Let’s lift some of the limitations and remove the “national cuisines” context from the semantic filter. This can be done by clicking the cross on the context button within the semantic filter. What is shown now is articles similar to the one chosen earlier that might however have different contexts.
Another important feature of this application allows users to receive a list of articles similar to a given one without engaging the search engine.
As previously, let us type “leaf” into the search bar, select the “national cuisines” context, and click “find similar” on the first article (“Banana leaf”). The search results list features articles that mandatorily include the word “leaf,” and their order is defined by the frequency of occurrence of this word. Say, we would like to not apply this influence.

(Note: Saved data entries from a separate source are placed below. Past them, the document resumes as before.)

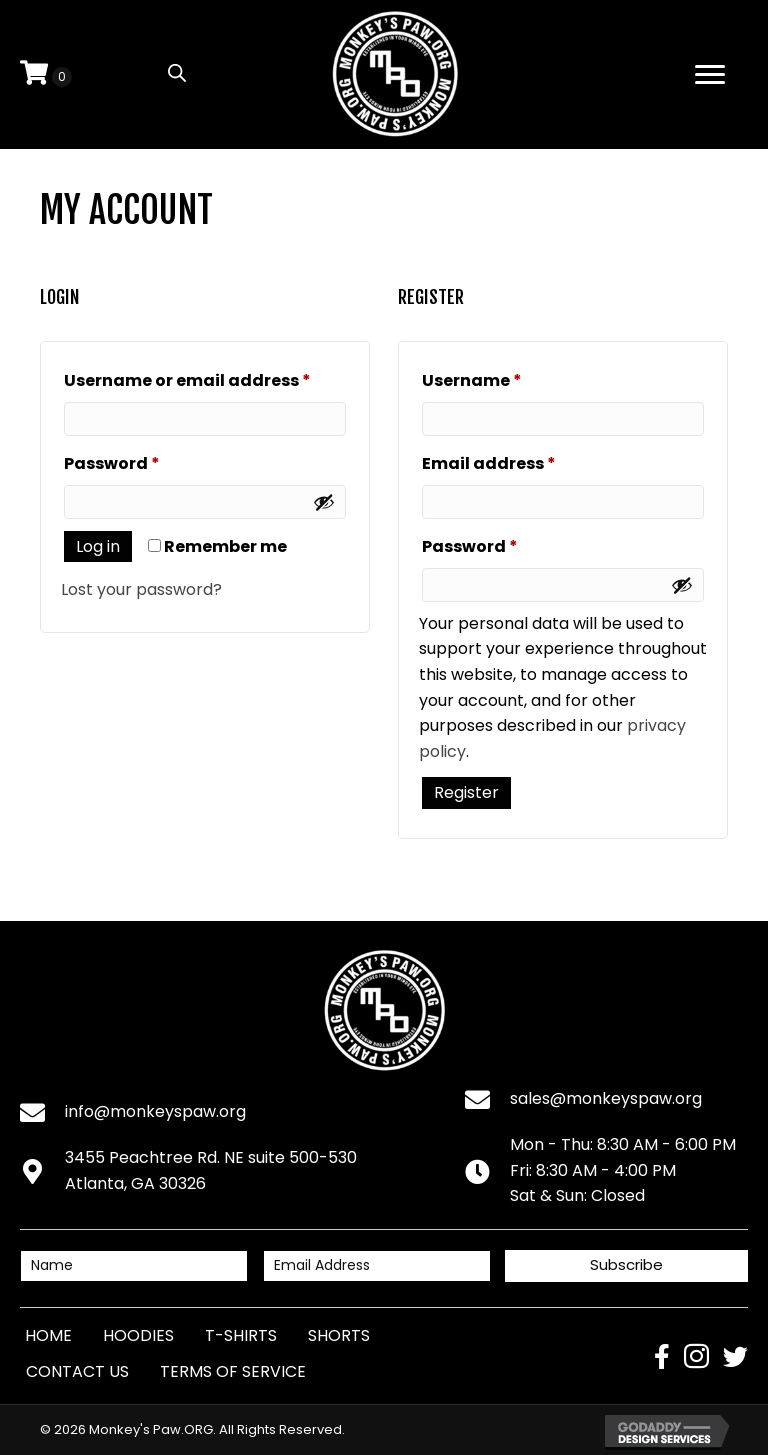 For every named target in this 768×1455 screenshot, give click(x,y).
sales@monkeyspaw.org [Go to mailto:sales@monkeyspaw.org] (606, 1098)
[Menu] (710, 75)
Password (150, 461)
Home (48, 1335)
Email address (527, 461)
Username (510, 378)
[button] (626, 1266)
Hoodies (138, 1335)
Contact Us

Maybe the word “leaf” is not that important and sorting the articles by semantic proximity is a priority instead.
Clear the search bar and press Enter:
Now the results feature articles that appear to be closest to the given one semantically, with the top one being the closest one to it.
Similar documents search enables further exploratory search across articles: contexts can be removed from or added to the semantic filter and another reference article may be selected by clicking “find similar” next to it. This mode opens up a completely different dimension of search by considering only the semantic proximity of documents without using any search words.
Semantic Search is a new text search technology that factors in the content of documents. With the help of the Semantic Map technology, the search tool finds most important contexts for a specific collection of documents and helps a user to narrow down the search query easily. This boosts the efficiency and relevance of the search. Semantic Search is a component of the Silk Data Semantic Framework.